**** Working data
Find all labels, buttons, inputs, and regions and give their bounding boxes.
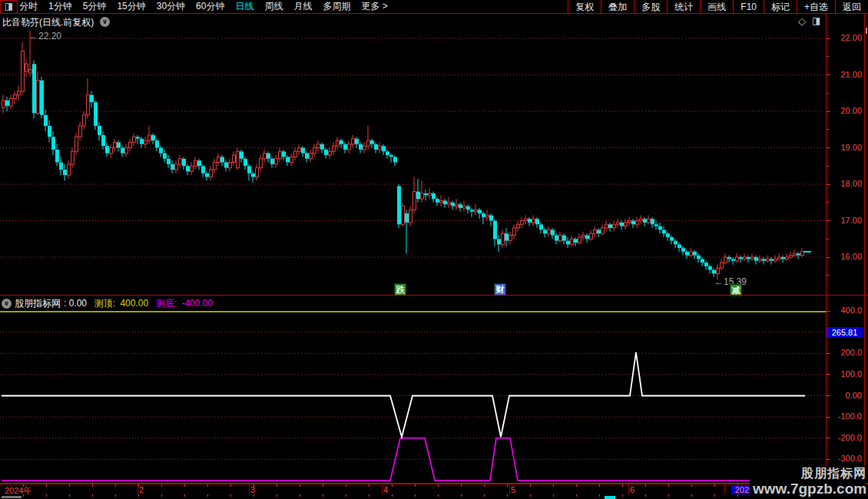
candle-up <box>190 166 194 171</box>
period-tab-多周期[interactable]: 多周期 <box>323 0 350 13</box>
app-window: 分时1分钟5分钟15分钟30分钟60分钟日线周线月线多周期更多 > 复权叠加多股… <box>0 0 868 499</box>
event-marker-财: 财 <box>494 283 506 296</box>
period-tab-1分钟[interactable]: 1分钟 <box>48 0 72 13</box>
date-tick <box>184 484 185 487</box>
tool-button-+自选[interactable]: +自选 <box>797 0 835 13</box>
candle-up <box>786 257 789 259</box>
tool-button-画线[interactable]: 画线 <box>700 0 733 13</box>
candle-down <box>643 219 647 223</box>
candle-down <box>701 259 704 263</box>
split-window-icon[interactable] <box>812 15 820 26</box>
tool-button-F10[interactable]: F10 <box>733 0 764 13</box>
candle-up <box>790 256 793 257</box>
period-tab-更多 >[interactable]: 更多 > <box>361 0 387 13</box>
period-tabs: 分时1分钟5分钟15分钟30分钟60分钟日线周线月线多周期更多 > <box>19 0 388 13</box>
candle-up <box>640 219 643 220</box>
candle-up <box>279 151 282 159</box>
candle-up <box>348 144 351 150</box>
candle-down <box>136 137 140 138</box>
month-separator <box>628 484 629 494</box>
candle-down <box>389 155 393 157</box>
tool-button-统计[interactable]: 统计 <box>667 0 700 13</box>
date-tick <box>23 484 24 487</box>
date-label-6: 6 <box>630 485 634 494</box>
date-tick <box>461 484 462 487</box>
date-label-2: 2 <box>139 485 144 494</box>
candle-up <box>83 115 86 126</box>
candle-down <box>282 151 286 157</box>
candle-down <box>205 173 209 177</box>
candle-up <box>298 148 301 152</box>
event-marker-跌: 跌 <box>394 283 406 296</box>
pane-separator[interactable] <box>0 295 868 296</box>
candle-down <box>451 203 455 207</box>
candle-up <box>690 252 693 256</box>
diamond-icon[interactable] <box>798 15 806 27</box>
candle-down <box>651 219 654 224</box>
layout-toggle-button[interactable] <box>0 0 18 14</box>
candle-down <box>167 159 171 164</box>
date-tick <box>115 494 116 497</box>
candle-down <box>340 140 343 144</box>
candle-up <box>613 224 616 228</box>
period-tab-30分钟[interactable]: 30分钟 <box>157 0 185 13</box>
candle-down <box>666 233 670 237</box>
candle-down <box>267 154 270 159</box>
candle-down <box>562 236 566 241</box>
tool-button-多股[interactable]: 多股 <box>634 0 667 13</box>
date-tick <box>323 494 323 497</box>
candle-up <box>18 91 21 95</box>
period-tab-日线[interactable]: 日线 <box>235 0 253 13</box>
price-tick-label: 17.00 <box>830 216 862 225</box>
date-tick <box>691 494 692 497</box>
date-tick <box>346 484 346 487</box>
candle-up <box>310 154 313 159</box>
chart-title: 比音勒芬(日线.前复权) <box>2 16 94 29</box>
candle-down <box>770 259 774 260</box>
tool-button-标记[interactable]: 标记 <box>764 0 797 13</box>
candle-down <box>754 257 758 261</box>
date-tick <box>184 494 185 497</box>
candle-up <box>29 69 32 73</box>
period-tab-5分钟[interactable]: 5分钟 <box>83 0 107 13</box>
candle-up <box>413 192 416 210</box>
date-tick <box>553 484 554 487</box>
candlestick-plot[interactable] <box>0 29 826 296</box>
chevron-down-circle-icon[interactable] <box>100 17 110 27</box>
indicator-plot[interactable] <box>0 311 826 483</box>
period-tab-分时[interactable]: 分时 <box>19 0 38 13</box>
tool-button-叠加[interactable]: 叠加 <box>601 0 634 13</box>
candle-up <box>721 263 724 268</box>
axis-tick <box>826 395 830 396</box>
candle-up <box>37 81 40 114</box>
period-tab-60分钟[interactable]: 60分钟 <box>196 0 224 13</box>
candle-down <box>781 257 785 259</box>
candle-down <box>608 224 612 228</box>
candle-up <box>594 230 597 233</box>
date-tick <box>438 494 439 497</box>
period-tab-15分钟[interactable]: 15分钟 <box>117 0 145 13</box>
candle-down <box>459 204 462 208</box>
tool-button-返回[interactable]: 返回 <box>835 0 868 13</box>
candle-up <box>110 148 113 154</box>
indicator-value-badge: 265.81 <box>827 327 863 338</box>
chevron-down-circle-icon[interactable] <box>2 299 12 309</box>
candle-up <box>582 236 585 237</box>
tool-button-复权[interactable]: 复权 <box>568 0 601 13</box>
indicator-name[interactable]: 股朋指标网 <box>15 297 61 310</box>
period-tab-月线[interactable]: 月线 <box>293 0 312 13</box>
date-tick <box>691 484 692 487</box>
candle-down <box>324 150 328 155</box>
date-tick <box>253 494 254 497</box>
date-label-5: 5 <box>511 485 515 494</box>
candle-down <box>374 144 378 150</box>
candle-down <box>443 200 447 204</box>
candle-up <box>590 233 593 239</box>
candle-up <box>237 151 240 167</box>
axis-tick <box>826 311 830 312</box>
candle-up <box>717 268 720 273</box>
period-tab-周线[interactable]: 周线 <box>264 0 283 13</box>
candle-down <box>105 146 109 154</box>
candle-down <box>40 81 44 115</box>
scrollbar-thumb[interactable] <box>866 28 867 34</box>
********
▶ **Action item**
Output the listing exactly, without images.

▶ **Solution**
Find all labels, buttons, inputs, and regions and give their bounding boxes.
candle-up <box>190 166 194 171</box>
period-tab-多周期[interactable]: 多周期 <box>323 0 350 13</box>
app-window: 分时1分钟5分钟15分钟30分钟60分钟日线周线月线多周期更多 > 复权叠加多股… <box>0 0 868 499</box>
event-marker-财: 财 <box>494 283 506 296</box>
period-tab-1分钟[interactable]: 1分钟 <box>48 0 72 13</box>
date-tick <box>184 484 185 487</box>
tool-button-+自选[interactable]: +自选 <box>797 0 835 13</box>
candle-up <box>786 257 789 259</box>
tool-button-画线[interactable]: 画线 <box>700 0 733 13</box>
candle-down <box>643 219 647 223</box>
candle-down <box>701 259 704 263</box>
split-window-icon[interactable] <box>812 15 820 26</box>
tool-button-F10[interactable]: F10 <box>733 0 764 13</box>
candle-up <box>790 256 793 257</box>
period-tab-更多 >[interactable]: 更多 > <box>361 0 387 13</box>
period-tabs: 分时1分钟5分钟15分钟30分钟60分钟日线周线月线多周期更多 > <box>19 0 388 13</box>
candle-up <box>640 219 643 220</box>
candle-up <box>279 151 282 159</box>
candle-up <box>348 144 351 150</box>
candle-down <box>136 137 140 138</box>
month-separator <box>628 484 629 494</box>
candle-down <box>389 155 393 157</box>
tool-button-统计[interactable]: 统计 <box>667 0 700 13</box>
date-tick <box>23 484 24 487</box>
date-label-6: 6 <box>630 485 634 494</box>
date-tick <box>461 484 462 487</box>
date-label-2: 2 <box>139 485 144 494</box>
candle-up <box>83 115 86 126</box>
candle-down <box>282 151 286 157</box>
candle-down <box>205 173 209 177</box>
candle-up <box>298 148 301 152</box>
event-marker-跌: 跌 <box>394 283 406 296</box>
pane-separator[interactable] <box>0 295 868 296</box>
candle-down <box>451 203 455 207</box>
candle-up <box>690 252 693 256</box>
diamond-icon[interactable] <box>798 15 806 27</box>
candle-down <box>651 219 654 224</box>
layout-toggle-button[interactable] <box>0 0 18 14</box>
candle-down <box>167 159 171 164</box>
date-tick <box>115 494 116 497</box>
candle-down <box>340 140 343 144</box>
candle-up <box>613 224 616 228</box>
period-tab-30分钟[interactable]: 30分钟 <box>157 0 185 13</box>
candle-down <box>666 233 670 237</box>
candle-down <box>267 154 270 159</box>
candle-down <box>562 236 566 241</box>
tool-button-多股[interactable]: 多股 <box>634 0 667 13</box>
date-tick <box>323 494 323 497</box>
candle-up <box>18 91 21 95</box>
period-tab-日线[interactable]: 日线 <box>235 0 253 13</box>
price-tick-label: 17.00 <box>830 216 862 225</box>
date-tick <box>691 494 692 497</box>
date-tick <box>346 484 346 487</box>
candle-up <box>310 154 313 159</box>
chart-title: 比音勒芬(日线.前复权) <box>2 16 94 29</box>
candle-down <box>770 259 774 260</box>
tool-button-标记[interactable]: 标记 <box>764 0 797 13</box>
candle-down <box>754 257 758 261</box>
date-tick <box>184 494 185 497</box>
candle-up <box>29 69 32 73</box>
period-tab-5分钟[interactable]: 5分钟 <box>83 0 107 13</box>
candle-up <box>413 192 416 210</box>
date-tick <box>553 484 554 487</box>
candlestick-plot[interactable] <box>0 29 826 296</box>
chevron-down-circle-icon[interactable] <box>100 17 110 27</box>
indicator-plot[interactable] <box>0 311 826 483</box>
period-tab-分时[interactable]: 分时 <box>19 0 38 13</box>
tool-button-叠加[interactable]: 叠加 <box>601 0 634 13</box>
candle-up <box>721 263 724 268</box>
axis-tick <box>826 395 830 396</box>
candle-up <box>37 81 40 114</box>
period-tab-60分钟[interactable]: 60分钟 <box>196 0 224 13</box>
candle-down <box>781 257 785 259</box>
candle-down <box>608 224 612 228</box>
candle-up <box>594 230 597 233</box>
date-tick <box>438 494 439 497</box>
period-tab-15分钟[interactable]: 15分钟 <box>117 0 145 13</box>
candle-down <box>459 204 462 208</box>
tool-button-返回[interactable]: 返回 <box>835 0 868 13</box>
candle-up <box>110 148 113 154</box>
indicator-value-badge: 265.81 <box>827 327 863 338</box>
chevron-down-circle-icon[interactable] <box>2 299 12 309</box>
candle-up <box>582 236 585 237</box>
tool-button-复权[interactable]: 复权 <box>568 0 601 13</box>
indicator-name[interactable]: 股朋指标网 <box>15 297 61 310</box>
period-tab-月线[interactable]: 月线 <box>293 0 312 13</box>
date-tick <box>691 484 692 487</box>
candle-down <box>324 150 328 155</box>
date-tick <box>253 494 254 497</box>
date-label-5: 5 <box>511 485 515 494</box>
candle-down <box>374 144 378 150</box>
candle-down <box>443 200 447 204</box>
candle-up <box>590 233 593 239</box>
candle-up <box>237 151 240 167</box>
axis-tick <box>826 311 830 312</box>
candle-up <box>717 268 720 273</box>
period-tab-周线[interactable]: 周线 <box>264 0 283 13</box>
candle-down <box>105 146 109 154</box>
candle-down <box>40 81 44 115</box>
scrollbar-thumb[interactable] <box>866 28 867 34</box>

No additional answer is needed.